2. Standing Following a Conversion – Secs. 21.552, 101.452, and 153.402 were amended to clarify the right to bring or maintain a derivative proceeding by a shareholder, member or limited partner of a converted entity.

3. Applicability to Foreign Entities – Secs. 21.555, 221.556, 21.561, 21.562, 101.455, 101.456, 101.461, 101.462, 101.462, and Sec. 153.412 were amended to clarify the applicability of the provisions governing derivative proceedings to foreign corporations, LLCs, and LPs.

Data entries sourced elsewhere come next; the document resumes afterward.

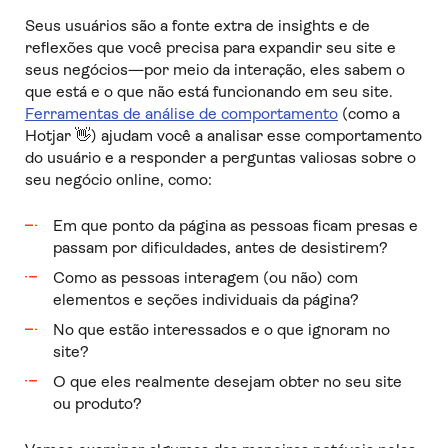
Seus usuários são a fonte extra de insights e de
reflexões que você precisa para expandir seu site e
seus negócios—por meio da interação, eles sabem o
que está e o que não está funcionando em seu site.
Ferramentas de análise de comportamento
(como a
Hotjar 👋) ajudam você a analisar esse comportamento
do usuário e a responder a perguntas valiosas sobre o
seu negócio online, como:
Em que ponto da página as pessoas ficam presas e
passam por dificuldades, antes de desistirem?
Como as pessoas interagem (ou não) com
elementos e seções individuais da página?
No que estão interessados e o que ignoram no
site?
O que eles realmente desejam obter no seu site
ou produto?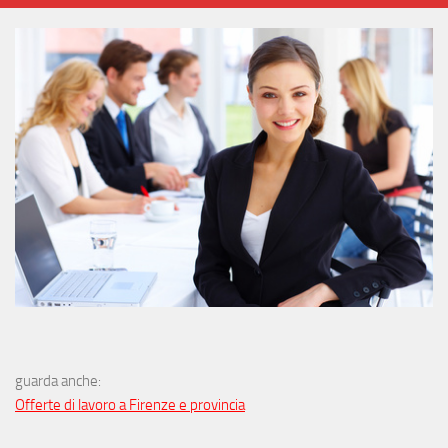
guarda anche:
Offerte di lavoro a Firenze e provincia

4. Applicability to Closely Held Entities - Secs. 21.563, 101.463, and 153.413 were amended to provide that the exceptions to the procedural requirements for bringing derivative proceedings for shareholders, members, and limited partners of closely held corporations, LLCs, and LPs only apply to a claim against a director, officer, or shareholder of the corporation, governing person, member or officer of the LLC, or general partner, limited partner or officer of the LP.

5. Determination by Governing Persons – Secs. 101.454 and 153.404 were amended to clarify that where an entity is a governing person of an LLC or LP, or there are one or more entities that own a governing person entity of the LLC or LP, the determination of how to proceed on allegations in a demand or petition is to be made by disinterested and independent individuals acting as direct or indirect governing persons of the LLC or LP.

6. Effective Date – House Bill 3603 provides that the changes in law made by the bill apply only to derivative proceedings instituted on or after September 1, 2019. A derivative proceeding instituted before September 1, 2019, is governed by the law in effect on the date of institution.

V. House Bill 3609 – Amendments Affecting Assumed Name Certificate Filings

House Bill 3609 amended Sec. 71.103 of the Business & Commerce Code to provide that a corporation, LP, LLP, LLC or foreign filing entity required to file an assumed name certificate shall file the certificate in the office of the Secretary of State. Previously, the assumed certificate also had to be filed with the county clerk. This local filing requirement was repealed for these entities, which means they are not required to file with the county clerk offices(s) for terminations, amendments, assignments or renewals. In addition, those entities are not required to remove their filing from the county records.


This white paper has highlighted some of the important amendments to Texas’ business organization laws enacted in 2019. Business lawyers, owners, managers, investors and others interested in Texas entities may wish to review the legislation discussed here in their entirety to see all of the changes made.